C++ Library (Integration)
The recommended way to integrate gpufl into your C++ project is via CMake's FetchContent.
NVIDIA Prerequisites
- CMake 3.31 or higher
- CUDA Toolkit 13.x or later (including CUPTI)
- A C++17 compatible compiler
AMD Prerequisites
- CMake 3.31 or higher
- ROCm 6.x with HIP runtime
- ROCm SMI library
- rocprofiler-sdk
- A C++17 compatible compiler
CMake Integration
Add the following to your CMakeLists.txt:
include(FetchContent)
FetchContent_Declare(
gpufl
GIT_REPOSITORY https://github.com/gpu-flight/gpufl-client.git
GIT_TAG main
)
FetchContent_MakeAvailable(gpufl)
For NVIDIA targets:
target_link_libraries(my_app PRIVATE gpufl::gpufl CUDA::cudart)
For AMD/HIP targets:
# Enable AMD backend
set(GPUFL_ENABLE_AMD ON CACHE BOOL "" FORCE)
set(GPUFL_ENABLE_NVIDIA OFF CACHE BOOL "" FORCE)

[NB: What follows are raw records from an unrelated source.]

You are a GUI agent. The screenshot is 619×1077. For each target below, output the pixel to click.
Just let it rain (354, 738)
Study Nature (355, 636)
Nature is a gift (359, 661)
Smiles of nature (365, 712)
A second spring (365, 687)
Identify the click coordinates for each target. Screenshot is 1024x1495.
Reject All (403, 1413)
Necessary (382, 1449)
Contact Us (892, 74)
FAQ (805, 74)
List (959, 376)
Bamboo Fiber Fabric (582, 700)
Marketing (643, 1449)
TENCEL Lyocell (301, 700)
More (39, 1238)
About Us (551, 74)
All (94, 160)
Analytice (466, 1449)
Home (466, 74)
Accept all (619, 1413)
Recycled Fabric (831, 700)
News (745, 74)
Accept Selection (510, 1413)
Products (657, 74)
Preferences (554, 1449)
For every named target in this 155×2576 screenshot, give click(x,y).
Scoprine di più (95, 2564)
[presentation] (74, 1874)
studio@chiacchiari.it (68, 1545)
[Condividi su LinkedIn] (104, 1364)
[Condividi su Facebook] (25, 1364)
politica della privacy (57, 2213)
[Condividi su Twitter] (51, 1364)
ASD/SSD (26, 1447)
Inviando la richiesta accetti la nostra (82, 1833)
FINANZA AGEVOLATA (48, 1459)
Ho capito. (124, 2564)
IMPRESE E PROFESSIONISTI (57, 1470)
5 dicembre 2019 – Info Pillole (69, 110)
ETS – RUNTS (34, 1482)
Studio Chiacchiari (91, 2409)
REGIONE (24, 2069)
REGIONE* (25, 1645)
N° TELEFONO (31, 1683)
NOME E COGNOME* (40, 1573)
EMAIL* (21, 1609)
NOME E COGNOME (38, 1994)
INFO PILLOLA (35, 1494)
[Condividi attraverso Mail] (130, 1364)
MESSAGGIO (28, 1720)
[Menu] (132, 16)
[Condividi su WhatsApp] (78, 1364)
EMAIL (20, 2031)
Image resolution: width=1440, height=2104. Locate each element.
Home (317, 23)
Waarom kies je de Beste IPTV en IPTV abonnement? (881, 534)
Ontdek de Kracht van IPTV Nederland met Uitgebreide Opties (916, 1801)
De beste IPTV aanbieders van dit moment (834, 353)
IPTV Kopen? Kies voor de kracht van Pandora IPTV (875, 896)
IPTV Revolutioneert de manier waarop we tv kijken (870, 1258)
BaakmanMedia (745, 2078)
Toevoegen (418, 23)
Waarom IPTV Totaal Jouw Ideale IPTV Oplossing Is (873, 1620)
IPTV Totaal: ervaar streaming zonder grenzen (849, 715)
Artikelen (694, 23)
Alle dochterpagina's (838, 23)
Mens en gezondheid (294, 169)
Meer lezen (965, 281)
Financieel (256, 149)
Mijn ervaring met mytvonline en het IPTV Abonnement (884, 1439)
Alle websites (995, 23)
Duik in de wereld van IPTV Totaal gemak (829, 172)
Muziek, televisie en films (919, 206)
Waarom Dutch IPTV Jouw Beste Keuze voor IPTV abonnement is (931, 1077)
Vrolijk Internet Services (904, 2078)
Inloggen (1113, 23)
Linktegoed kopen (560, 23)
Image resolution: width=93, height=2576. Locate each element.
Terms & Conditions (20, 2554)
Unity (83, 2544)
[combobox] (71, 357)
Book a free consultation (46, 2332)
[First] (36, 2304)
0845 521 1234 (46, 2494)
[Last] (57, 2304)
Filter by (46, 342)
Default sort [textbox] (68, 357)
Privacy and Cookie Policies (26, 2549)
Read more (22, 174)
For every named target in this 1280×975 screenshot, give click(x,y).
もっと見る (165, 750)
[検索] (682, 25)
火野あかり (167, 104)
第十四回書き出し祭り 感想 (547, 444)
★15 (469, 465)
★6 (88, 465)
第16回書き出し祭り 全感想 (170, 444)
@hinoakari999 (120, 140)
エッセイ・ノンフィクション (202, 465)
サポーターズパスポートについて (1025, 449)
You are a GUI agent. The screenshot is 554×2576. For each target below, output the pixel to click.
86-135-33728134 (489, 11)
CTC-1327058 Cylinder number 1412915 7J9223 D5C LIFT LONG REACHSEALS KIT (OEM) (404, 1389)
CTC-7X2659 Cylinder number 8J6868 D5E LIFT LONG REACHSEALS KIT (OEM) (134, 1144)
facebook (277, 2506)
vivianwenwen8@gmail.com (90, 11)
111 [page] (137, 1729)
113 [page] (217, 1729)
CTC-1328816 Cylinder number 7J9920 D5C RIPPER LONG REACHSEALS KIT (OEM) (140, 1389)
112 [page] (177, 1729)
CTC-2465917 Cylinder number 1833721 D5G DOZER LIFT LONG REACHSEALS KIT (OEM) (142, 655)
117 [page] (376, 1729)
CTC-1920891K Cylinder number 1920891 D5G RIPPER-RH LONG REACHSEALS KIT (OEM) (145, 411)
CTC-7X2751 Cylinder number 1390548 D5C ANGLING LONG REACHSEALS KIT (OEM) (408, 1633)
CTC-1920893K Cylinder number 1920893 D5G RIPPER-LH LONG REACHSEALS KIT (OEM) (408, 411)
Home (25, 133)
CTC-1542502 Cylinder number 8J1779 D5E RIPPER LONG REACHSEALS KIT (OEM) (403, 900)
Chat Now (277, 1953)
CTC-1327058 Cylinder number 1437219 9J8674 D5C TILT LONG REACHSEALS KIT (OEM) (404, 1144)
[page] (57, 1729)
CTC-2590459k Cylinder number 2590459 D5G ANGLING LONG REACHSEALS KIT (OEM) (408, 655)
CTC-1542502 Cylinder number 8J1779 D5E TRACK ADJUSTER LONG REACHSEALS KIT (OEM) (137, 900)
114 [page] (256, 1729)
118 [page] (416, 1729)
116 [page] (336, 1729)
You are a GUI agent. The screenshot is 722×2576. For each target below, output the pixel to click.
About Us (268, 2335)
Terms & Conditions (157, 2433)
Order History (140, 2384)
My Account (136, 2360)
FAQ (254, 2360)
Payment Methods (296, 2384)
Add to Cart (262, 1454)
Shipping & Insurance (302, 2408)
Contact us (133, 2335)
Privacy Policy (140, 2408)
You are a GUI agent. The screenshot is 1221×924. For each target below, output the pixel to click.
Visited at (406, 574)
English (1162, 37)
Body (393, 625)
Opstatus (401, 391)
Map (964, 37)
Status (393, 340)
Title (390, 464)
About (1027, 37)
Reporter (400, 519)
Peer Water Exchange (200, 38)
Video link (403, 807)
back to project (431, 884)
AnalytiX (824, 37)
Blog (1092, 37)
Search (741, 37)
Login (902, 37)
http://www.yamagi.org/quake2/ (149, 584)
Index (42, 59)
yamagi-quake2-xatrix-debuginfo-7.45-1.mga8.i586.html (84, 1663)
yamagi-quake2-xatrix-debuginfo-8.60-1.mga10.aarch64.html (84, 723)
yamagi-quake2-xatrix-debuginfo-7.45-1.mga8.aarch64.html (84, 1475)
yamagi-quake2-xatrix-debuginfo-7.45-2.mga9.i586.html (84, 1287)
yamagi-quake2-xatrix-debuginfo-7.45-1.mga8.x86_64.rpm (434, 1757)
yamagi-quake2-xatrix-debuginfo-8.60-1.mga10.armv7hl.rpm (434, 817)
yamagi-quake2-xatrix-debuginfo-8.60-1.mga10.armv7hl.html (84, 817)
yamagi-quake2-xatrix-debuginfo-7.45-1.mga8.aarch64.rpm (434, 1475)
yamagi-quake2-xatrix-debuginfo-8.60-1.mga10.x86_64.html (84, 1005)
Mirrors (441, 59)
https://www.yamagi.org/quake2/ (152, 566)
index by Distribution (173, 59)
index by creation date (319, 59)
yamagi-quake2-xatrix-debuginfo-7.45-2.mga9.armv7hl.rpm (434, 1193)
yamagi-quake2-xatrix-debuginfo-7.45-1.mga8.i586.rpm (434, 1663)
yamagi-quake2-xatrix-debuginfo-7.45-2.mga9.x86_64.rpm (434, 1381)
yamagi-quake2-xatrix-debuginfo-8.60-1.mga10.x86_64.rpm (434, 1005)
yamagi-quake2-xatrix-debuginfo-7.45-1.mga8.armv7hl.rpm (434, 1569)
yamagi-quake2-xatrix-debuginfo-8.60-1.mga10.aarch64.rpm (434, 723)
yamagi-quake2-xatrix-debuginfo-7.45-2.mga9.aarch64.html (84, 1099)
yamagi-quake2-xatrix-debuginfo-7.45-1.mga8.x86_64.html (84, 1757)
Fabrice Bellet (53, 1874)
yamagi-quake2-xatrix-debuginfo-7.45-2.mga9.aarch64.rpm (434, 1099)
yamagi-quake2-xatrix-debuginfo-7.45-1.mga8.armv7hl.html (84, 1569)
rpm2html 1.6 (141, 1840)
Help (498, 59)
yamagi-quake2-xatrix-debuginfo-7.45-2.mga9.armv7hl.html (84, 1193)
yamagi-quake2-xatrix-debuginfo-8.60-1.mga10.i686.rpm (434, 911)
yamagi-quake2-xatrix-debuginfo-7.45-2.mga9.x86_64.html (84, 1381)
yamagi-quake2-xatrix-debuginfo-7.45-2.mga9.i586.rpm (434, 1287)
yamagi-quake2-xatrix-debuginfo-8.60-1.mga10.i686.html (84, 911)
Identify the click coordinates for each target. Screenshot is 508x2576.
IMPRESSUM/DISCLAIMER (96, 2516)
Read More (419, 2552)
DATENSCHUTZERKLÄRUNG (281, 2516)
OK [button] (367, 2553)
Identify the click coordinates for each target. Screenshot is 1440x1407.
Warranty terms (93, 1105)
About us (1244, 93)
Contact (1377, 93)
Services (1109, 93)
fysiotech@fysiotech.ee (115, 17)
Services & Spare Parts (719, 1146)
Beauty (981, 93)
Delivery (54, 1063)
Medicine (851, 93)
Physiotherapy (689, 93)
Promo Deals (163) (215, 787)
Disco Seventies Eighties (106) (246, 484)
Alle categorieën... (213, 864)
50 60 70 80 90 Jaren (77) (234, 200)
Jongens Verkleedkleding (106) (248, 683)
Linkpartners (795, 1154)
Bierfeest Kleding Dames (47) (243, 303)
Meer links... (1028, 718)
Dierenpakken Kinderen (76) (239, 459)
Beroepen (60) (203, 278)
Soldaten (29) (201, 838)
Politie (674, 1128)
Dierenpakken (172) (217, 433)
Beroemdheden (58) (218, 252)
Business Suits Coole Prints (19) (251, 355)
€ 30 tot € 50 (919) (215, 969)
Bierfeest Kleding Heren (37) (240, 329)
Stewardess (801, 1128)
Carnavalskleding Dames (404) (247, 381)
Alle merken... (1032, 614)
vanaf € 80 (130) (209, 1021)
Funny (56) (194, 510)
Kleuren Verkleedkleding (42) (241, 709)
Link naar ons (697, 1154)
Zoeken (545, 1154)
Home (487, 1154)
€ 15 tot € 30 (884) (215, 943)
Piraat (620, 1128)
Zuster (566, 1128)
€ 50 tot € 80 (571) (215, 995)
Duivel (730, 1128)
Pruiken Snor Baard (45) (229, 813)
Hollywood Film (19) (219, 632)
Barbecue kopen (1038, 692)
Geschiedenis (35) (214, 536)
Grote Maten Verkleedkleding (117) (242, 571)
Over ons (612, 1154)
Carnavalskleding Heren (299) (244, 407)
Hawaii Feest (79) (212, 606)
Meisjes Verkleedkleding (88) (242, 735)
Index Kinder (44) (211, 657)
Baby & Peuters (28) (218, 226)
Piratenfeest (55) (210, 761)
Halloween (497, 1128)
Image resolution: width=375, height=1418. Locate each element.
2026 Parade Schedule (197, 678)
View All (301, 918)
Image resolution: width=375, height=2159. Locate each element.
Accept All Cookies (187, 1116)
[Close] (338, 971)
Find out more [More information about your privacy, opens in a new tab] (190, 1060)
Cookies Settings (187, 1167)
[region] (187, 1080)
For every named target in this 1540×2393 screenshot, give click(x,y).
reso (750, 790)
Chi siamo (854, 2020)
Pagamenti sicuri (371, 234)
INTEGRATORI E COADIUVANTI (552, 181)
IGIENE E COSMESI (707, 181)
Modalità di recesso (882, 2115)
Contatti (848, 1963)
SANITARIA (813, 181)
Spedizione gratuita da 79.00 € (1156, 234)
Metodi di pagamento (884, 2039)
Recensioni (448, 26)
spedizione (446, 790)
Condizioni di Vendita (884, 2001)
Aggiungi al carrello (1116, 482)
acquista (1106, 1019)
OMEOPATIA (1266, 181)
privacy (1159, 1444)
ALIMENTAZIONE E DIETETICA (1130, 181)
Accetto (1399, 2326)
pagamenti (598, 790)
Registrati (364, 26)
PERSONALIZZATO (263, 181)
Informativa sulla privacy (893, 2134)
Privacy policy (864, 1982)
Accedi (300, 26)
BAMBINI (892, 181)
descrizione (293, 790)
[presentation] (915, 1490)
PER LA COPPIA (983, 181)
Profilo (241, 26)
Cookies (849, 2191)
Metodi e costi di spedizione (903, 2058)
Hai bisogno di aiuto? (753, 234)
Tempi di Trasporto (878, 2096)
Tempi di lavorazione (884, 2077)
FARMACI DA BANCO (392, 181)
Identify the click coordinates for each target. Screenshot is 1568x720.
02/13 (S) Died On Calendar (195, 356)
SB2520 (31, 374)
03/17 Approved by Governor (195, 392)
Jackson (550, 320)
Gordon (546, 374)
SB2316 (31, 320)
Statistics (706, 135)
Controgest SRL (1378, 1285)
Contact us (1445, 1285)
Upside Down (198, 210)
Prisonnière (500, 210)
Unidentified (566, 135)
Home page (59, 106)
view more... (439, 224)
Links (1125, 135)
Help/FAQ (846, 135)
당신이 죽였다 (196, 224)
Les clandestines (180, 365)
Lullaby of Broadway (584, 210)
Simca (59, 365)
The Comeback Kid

target_link_libraries(my_app PRIVATE gpufl::gpufl hip::host)
Build Options
| Option | Default | Description |
|---|---|---|
GPUFL_ENABLE_NVIDIA | ON | Enable NVIDIA backends (CUDA + NVML) |
GPUFL_ENABLE_AMD | OFF | Enable AMD backends (ROCm + HIP) |
BUILD_TESTING | ON | Build test suite |
BUILD_PYTHON | OFF | Build Python bindings |
Python Library (Analysis)
The Python library provides tools for analyzing, reporting, and visualizing the logs generated by the C++ library.
Basic Installation
pip install gpufl
The Linux wheels published for 0.1.0, 0.1.1, and 0.1.2 shipped
without NVML linked in — the result was that GPU telemetry (devices
array in job_start) silently came up empty even on a working CUDA
system. Use v0.1.3 or later. Plain pip install gpufl (with
no version pin) resolves to the latest, which is what you want.
Full Installation (with Analyzer)
pip install "gpufl[numba,analyzer]"
The analyzer extra pulls in pandas + rich for the
GpuFlightSession dashboard and report generation.
viz extraA viz extra exists (for matplotlib timeline plots) but the
underlying gpufl.viz module is broken in 0.1.x — it never
learned to decode the columnar batch wire format and produces an
empty chart. The rewrite lands in v1.0.0. Until then, leave
viz out of your install line and use the analyzer (which works
correctly) for visualization-grade insight.
The Python library works with logs from both NVIDIA and AMD sessions — no backend-specific installation is needed for analysis.